== PROBLEM TO SOLVE ==
Every line of the entries below from the one containing "The Marathon That Takes You Across England" to the one containing "these as life-affirming", both ends included, must be written out exactly. No other line belongs in the answer.

== RECORDS SUPPLIED ==
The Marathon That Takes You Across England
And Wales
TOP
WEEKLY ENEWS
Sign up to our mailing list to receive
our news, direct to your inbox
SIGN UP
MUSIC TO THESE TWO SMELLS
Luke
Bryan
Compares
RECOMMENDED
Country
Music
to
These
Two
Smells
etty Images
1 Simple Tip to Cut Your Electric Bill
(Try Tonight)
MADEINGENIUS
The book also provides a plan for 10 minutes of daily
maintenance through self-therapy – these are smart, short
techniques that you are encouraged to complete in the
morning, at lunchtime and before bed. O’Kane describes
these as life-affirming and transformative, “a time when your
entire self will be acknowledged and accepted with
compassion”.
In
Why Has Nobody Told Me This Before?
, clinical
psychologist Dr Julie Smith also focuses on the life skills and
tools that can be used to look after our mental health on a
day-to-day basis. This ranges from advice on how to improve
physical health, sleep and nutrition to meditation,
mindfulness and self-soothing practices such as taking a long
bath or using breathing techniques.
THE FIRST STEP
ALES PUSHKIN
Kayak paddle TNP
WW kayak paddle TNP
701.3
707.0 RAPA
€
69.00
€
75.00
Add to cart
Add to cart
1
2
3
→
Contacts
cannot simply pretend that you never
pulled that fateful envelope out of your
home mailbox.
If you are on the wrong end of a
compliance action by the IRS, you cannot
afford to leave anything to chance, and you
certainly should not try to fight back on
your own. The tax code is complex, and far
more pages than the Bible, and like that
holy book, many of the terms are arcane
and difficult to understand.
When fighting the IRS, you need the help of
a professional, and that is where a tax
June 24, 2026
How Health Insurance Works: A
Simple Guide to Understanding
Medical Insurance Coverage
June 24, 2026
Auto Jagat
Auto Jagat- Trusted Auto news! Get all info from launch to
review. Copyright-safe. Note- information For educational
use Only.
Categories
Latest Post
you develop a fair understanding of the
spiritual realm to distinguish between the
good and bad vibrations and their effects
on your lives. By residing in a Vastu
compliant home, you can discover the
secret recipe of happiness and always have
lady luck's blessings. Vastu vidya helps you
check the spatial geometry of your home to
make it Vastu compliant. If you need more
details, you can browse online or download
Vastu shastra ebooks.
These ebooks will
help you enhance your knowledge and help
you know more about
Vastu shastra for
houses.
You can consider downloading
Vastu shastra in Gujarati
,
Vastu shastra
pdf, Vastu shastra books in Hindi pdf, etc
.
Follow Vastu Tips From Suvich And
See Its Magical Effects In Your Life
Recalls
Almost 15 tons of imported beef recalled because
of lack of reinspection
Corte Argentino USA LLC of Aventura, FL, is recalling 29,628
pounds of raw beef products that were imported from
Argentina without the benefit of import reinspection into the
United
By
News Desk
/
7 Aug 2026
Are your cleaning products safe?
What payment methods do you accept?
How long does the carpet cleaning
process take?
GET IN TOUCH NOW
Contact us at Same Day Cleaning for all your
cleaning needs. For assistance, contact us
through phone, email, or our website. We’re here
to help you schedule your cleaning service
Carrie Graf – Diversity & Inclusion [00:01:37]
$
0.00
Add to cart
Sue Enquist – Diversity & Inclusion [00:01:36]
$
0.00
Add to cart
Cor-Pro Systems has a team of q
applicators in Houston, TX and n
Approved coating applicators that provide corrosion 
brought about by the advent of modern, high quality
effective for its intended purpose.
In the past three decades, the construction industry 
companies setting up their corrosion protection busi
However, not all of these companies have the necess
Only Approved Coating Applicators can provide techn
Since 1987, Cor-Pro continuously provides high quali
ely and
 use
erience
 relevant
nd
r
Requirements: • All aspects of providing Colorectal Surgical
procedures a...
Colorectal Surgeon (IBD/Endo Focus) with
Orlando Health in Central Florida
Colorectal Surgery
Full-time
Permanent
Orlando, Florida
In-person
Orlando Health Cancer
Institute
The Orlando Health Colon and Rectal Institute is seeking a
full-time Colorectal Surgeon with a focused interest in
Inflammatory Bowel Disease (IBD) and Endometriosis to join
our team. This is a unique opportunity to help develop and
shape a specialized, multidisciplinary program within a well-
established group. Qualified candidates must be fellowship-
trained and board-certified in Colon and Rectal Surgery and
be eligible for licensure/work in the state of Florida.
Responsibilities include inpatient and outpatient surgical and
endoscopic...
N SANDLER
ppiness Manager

--

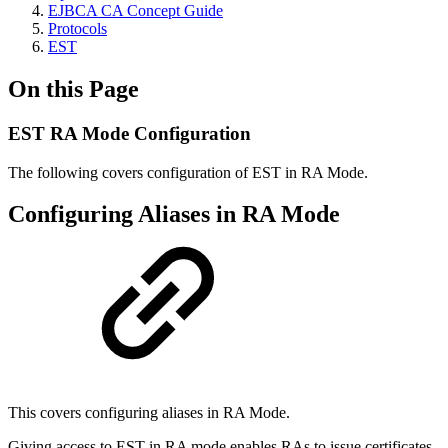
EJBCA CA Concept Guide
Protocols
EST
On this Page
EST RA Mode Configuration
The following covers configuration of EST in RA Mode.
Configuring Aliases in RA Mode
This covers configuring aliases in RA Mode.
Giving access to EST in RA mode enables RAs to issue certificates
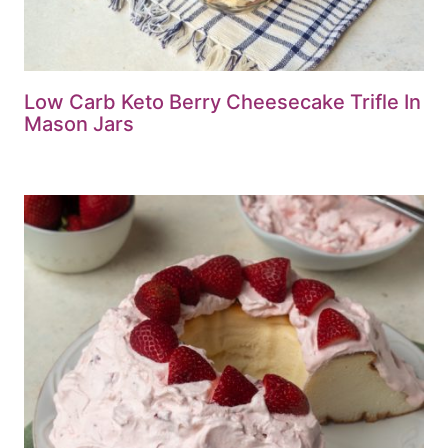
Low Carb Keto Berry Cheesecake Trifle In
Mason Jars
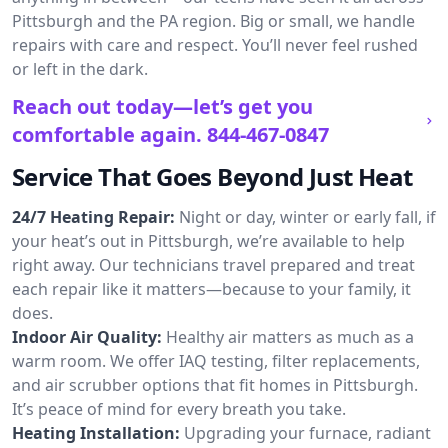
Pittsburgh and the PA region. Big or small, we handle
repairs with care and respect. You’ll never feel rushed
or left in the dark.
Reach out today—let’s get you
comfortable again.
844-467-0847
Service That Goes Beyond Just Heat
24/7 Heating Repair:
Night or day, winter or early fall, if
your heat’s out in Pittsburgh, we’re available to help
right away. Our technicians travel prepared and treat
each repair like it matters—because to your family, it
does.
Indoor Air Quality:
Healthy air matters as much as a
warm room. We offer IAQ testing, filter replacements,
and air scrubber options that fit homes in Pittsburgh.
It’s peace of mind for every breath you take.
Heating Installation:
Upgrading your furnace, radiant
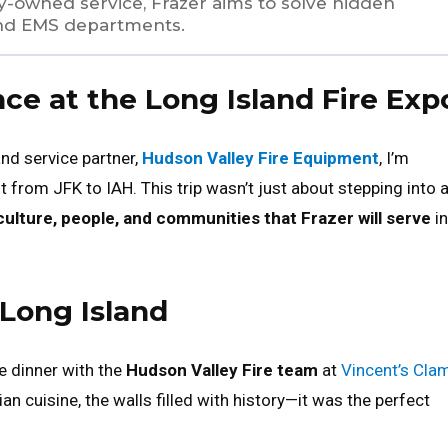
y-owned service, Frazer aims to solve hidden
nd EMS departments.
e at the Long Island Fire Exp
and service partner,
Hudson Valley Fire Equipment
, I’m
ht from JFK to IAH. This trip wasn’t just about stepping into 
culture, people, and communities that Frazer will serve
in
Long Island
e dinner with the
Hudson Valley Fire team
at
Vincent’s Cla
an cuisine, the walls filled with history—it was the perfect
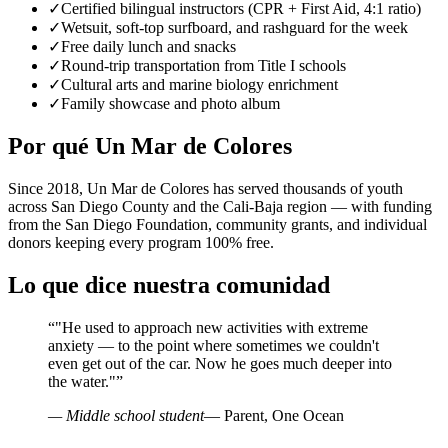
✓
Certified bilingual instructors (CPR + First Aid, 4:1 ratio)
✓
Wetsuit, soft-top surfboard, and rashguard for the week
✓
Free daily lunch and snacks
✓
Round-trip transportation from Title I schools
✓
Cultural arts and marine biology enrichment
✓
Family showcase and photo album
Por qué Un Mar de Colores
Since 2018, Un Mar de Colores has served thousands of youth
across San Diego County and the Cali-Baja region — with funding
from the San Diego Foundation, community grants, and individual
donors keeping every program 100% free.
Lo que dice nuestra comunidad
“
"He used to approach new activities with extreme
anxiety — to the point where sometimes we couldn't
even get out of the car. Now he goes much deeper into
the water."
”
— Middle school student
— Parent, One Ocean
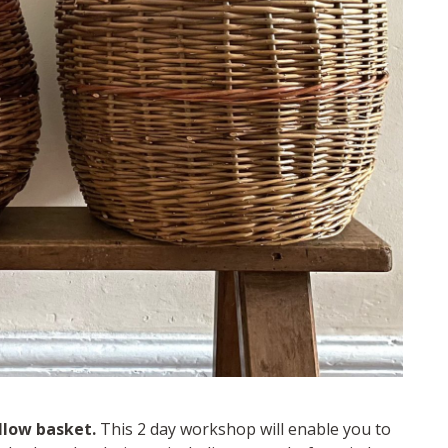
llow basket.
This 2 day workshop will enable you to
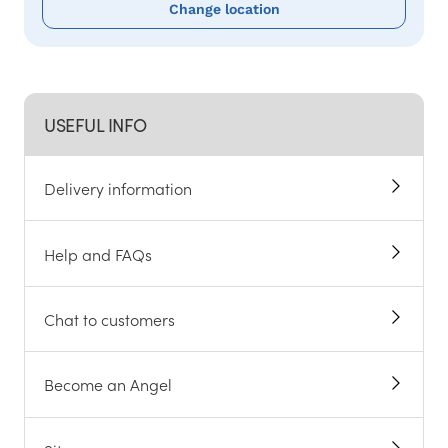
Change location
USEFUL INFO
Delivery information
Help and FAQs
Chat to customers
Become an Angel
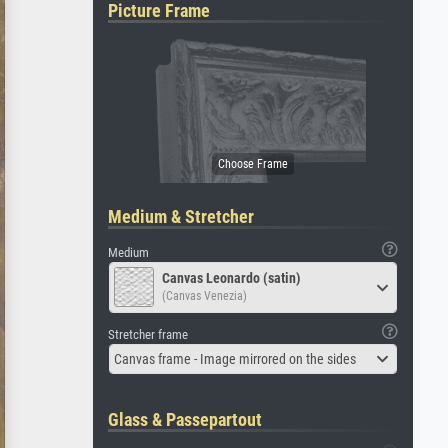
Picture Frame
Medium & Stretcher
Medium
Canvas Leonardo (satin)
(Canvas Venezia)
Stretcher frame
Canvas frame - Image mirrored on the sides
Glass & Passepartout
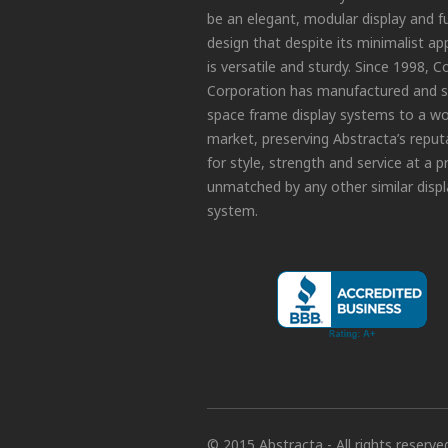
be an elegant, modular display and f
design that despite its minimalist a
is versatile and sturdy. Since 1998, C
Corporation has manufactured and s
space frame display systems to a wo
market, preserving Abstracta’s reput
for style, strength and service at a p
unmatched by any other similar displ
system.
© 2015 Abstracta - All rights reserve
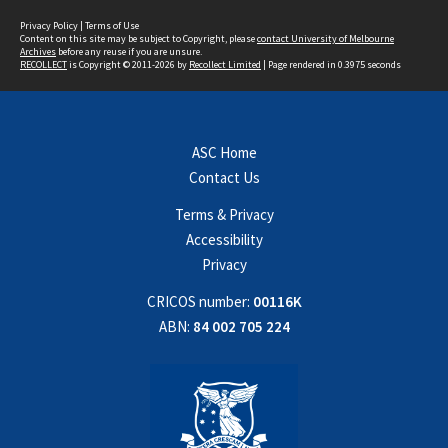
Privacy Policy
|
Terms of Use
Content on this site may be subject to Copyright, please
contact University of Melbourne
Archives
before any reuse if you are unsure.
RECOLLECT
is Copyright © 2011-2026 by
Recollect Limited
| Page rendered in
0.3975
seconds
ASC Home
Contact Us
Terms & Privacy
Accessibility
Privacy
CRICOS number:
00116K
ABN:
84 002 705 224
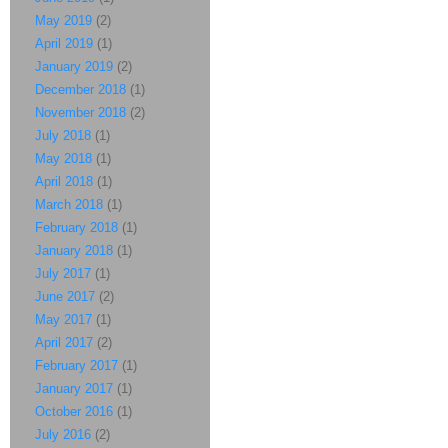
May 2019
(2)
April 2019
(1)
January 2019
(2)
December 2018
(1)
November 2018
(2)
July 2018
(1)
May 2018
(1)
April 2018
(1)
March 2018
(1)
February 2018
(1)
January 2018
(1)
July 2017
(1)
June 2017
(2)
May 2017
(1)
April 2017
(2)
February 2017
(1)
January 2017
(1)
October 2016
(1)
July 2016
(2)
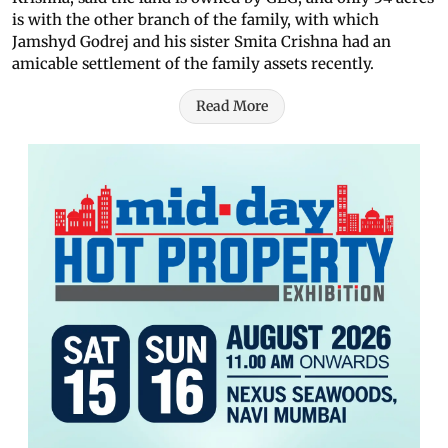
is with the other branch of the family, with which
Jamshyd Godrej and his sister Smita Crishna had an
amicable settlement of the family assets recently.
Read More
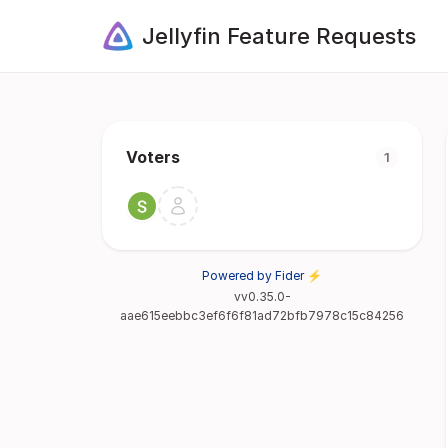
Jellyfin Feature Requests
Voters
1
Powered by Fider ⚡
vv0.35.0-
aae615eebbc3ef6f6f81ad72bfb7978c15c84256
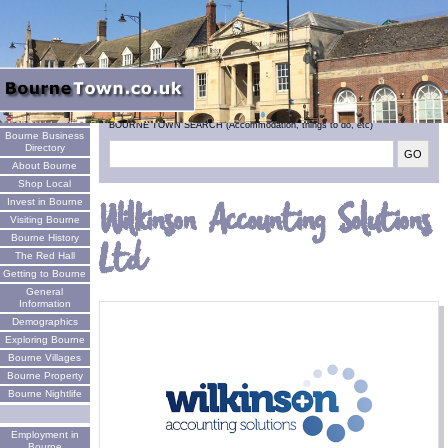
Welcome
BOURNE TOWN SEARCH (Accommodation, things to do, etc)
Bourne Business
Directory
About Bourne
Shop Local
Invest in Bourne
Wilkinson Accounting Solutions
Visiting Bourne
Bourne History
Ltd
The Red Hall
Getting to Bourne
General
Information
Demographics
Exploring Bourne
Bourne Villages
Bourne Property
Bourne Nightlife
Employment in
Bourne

* * *

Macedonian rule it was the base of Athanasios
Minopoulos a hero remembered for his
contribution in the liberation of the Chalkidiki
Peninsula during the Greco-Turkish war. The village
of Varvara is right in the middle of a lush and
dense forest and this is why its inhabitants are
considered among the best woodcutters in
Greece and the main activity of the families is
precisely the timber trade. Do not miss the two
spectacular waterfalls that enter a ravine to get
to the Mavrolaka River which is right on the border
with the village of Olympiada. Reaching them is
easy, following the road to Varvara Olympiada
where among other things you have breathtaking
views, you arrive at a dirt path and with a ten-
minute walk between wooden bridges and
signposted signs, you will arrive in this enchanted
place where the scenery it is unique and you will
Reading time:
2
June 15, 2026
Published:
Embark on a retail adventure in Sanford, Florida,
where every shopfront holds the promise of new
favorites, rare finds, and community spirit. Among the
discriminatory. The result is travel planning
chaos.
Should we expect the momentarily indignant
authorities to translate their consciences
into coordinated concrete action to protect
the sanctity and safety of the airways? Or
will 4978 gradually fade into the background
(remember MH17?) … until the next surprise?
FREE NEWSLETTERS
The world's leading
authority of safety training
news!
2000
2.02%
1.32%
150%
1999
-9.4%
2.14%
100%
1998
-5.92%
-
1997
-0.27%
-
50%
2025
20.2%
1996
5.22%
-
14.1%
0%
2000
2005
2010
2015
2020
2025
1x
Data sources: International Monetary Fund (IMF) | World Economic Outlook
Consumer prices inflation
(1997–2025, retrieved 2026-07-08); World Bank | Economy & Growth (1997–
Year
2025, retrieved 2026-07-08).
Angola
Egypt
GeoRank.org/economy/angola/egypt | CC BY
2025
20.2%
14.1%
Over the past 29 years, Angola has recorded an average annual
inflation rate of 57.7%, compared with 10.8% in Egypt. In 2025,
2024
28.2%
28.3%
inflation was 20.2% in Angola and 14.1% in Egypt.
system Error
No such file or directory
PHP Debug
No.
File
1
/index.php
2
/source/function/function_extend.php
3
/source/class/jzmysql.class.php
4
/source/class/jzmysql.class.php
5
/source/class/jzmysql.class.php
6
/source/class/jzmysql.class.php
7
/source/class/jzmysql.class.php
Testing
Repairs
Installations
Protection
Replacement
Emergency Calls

== SOLUTION BELOW ==
The Marathon That Takes You Across England
And Wales
TOP
WEEKLY ENEWS
Sign up to our mailing list to receive
our news, direct to your inbox
SIGN UP
MUSIC TO THESE TWO SMELLS
Luke
Bryan
Compares
RECOMMENDED
Country
Music
to
These
Two
Smells
etty Images
1 Simple Tip to Cut Your Electric Bill
(Try Tonight)
MADEINGENIUS
The book also provides a plan for 10 minutes of daily
maintenance through self-therapy – these are smart, short
techniques that you are encouraged to complete in the
morning, at lunchtime and before bed. O’Kane describes
these as life-affirming and transformative, “a time when your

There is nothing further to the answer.